Aksesibilitas, bukan rasa kasihan, merupakan suatu hal yang selalu dicari-cari bagi teman-teman kita yang mempunyai keterbatasan. Mereka menginginkan sebuah kesempatan yang sama dengan pemain esports lainnya.
Bila hal ini mampu dipenuhi, maka bukan sebuah sesuatu yang mengejutkan kalau mereka bisa menjadi pemain yang hebat dan bahkan menjadi salah satu yang terbaik.
Nama-nama terkenal seperti Brolylegs di dunia Street Fighter, Phoenix dalam Fighting Games Community, dan tentu saja NOM4D yang menciptakan NOM4D Button Layout dalam gim Call of Duty dan secara langsung menciptakan aksesibilitas bagi para pemain esports FPS.
Di Tanah Air, ada pemain profesional Mobile Legends yang tuli dan mempunyai kosakata yang terbatas namun masih mampu bersaing di panggung esports terbesar ini.
Beliau adalah Calvin “Hinelle” Phillips yang mampu merubah keterbatasan miliknya menjadi sebuah kekuatan dan menjadikan dirinya salah satu pemain terbaik di Indonesia
Namun di Indonesia sendiri, aksesibilitas masih menjadi sesuatu yang belum terjamah secara langsung. Di tengah-tengah kurangnya perhatian ini, Esports Ability Indonesia hadir untuk menjadikan lingkungan esports di Indonesia inklusif bagi semua orang!
Pihak redaksi GGWP.ID pun mendapat kesempatan untuk berbincang-bincang langsung dengan salah satu pendiri dari komunitas ini yaitu Shena Septiani.
Shena sendiri mengatakan kalau motivasi dirinya menjadi pejuang akses kepada yang memiliki keterbatasan adalah untuk memenuhi akses disabilitas di dalam industri digital yang semakin maju.

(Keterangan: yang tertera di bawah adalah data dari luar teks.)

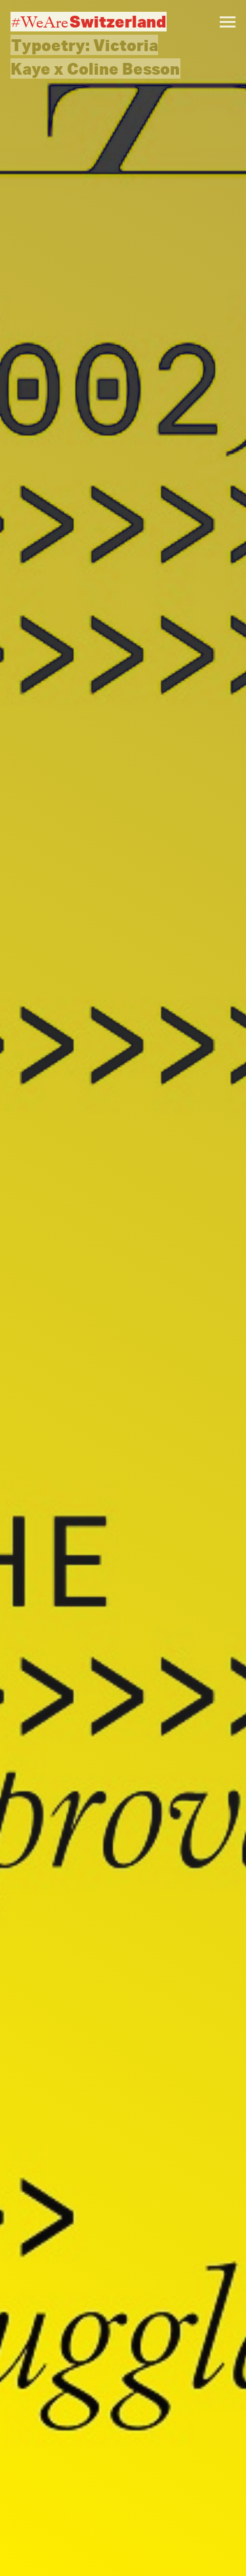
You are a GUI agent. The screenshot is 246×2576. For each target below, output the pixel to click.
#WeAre (88, 21)
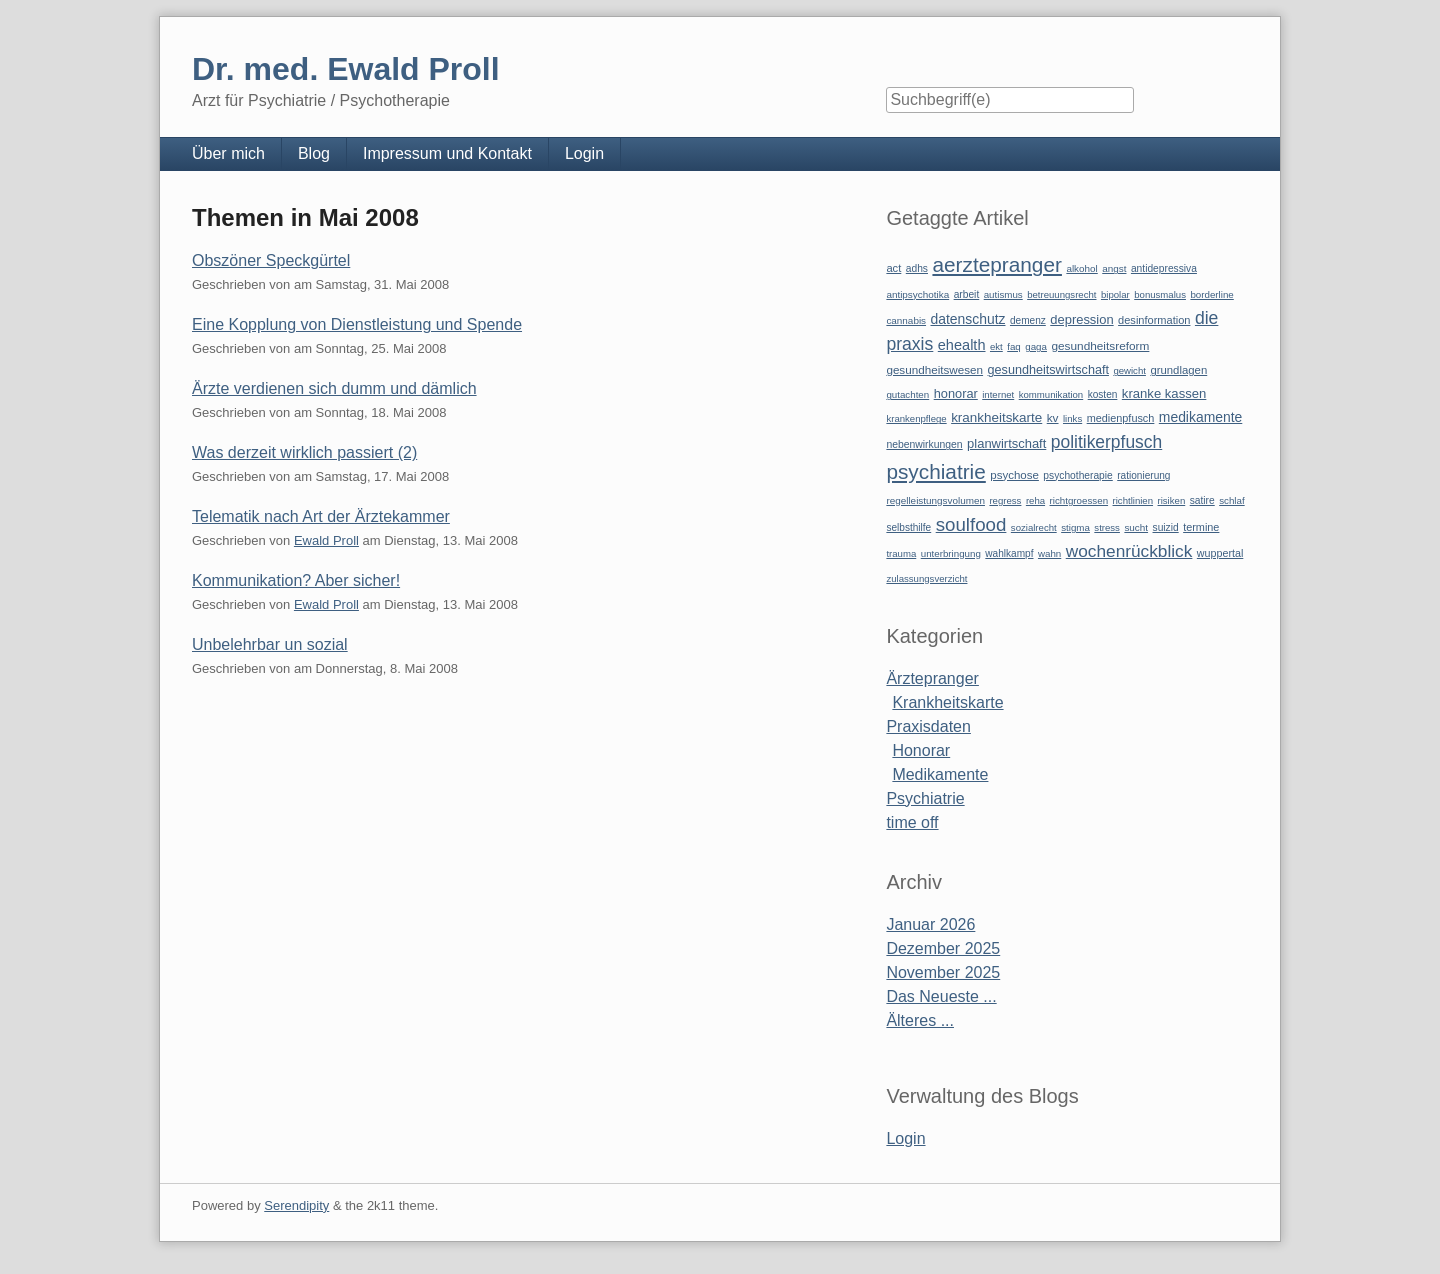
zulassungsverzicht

“Awalnya karena saya punya akses di dunia digital khususnya esports dan teman-teman disabilitas sulit mendapatkan akses tersebut. Jadi motivasinya untuk memenuhi akses disabilitas di dalam industri digital.” Jawab dirinya yang akrab disapa dengan Naa.
Dia juga menambahkan: “Kenapa buat komunitas esports-nya, karena kami ingin memenuhi akses teman dengan disabilitas yang ingin berkarir di bidang esports sebagai bagian dari industri digital”
Shena sendiri mengaku sudah memiliki ide untuk membuat komunitas ini sejak tahun 2018 namun baru dalam satu bulan terakhir berhasil meluncurkan Esports Ability Indonesia
“Untuk idenya sudah dari 2018 tapi baru akhirnya digarap sebulan lalu karena sebelum buat komunitasnya perlu banyak belajar dan konsultasi dengan player disabilitas.” Ungkap dirinya.
Sang pendiri ini juga mengaku kalau dirinya satu-satunya non-disabilitas dalam komunitas tersebut dan mengatakan kalau keterlibatan rekan-rekannya sangatlah penting.
“Yang pasti keterlibatan mereka sangat penting, cuma saya yang non-disabilitas sejauh ini.” Tambah Shena.